A virtual hit for MLB Advanced Media
- 03 January, 2008 07:54
December is a relatively slow time of year at MLB Advanced Media, the company that brings you the official Major League Baseball Web sites. From pitch-by-pitch accounts of games to streaming audio and video -- plus news, schedules, statistics and more -- it has baseball covered. Doing so requires serious horsepower, so much so that the company's Manhattan data center is pretty much tapped out in terms of space and power, according to Ryan Nelson, director of operations for the firm. Strategic use of virtualization technology enabled him nevertheless to forge ahead with implementing new products during the 2007 season, and promises to smooth a shift to a new data center in Chicago in time for the 2008 season.
How long have you been using virtualization technology?
It's all pretty new. We are a homogeneous Sun shop, so we're not really touching a lot of the VMwares of the world. One of the big features of Solaris 10 is Solaris Containers and Zones. We started using Solaris Zones in the last year to actually split off server environments, development environments and [quality assurance] environments.
During the 2007 season we got hit with a big new challenge we didn't find out about until the All-Star break, which was to add a chat product.

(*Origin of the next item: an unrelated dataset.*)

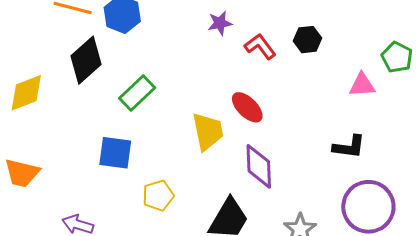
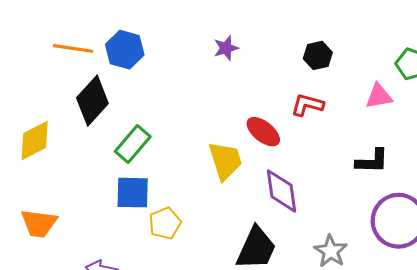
red L-shape: (260, 46) -> (307, 105), moved, turned -32
green rectangle: (137, 93) -> (133, 144), moved
yellow pentagon: (158, 196) -> (165, 223), moved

There was pressure to get it lit up before September so fans could chat about the playoff races and use it during the playoffs. But it was a big, ambitious project and I didn't have any rack space or spare power and [there was] no time to order new machines. So, we worked with a company called Joyent in California that provides hosting using virtual zones and virtual storage.

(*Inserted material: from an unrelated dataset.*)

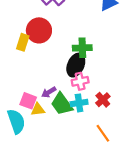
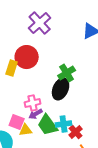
green cross: (82, 48) -> (67, 73), turned -30
pink cross: (80, 81) -> (33, 103), moved
red cross: (103, 100) -> (76, 132), moved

We said to Joyent, 'We need 30 machines; 10 in a development cluster and two more gangs of 10 as big chat clusters.' And so the MLB chat client was basically turned up in a couple of days vs. a month or two that it would have taken us to get somebody to ship and install all these machines. And then we developed like crazy for about a month, tested for another three weeks, then launched it.
At launch time we asked for another 16G bytes of RAM in each server. It scaled very well. When the playoffs and World Series came around, we ordered up 15 more machines and got twice as much memory and processors installed on them, as well as on the ones we already had. Joyent dials all this up and down. As soon as the World Series is over, we call and say, 'Thanks, that was great. Let's scale down to a skeleton crew of these machines.' So, when I have a need for it, we pay for the utilization. When we don't, we don't. We can turn it up and down as we need to.
We can respond to new projects really quickly, and it also lets us try out new products. If our chat product had been a huge failure, we could've turned the whole thing off and it wouldn't have been a big deal. It makes it easy to try new things. We don't have to sign a contract, get approvals and all that.
We can also respond to the seasonal load changes. And we can also respond to differences in the season that we know are coming. In April, we're focusing on registering new users and selling new products. On draft day, I might need to really beef up my stat resources because people are querying our minor-league stats engine to see who this guy is they just drafted. In the middle of July I may need an additional 10 machines to be generating the CAPTCHA images and processing All-Star balloting. All-Star balloting is about four days of crazy database load, and then it goes back to nothing.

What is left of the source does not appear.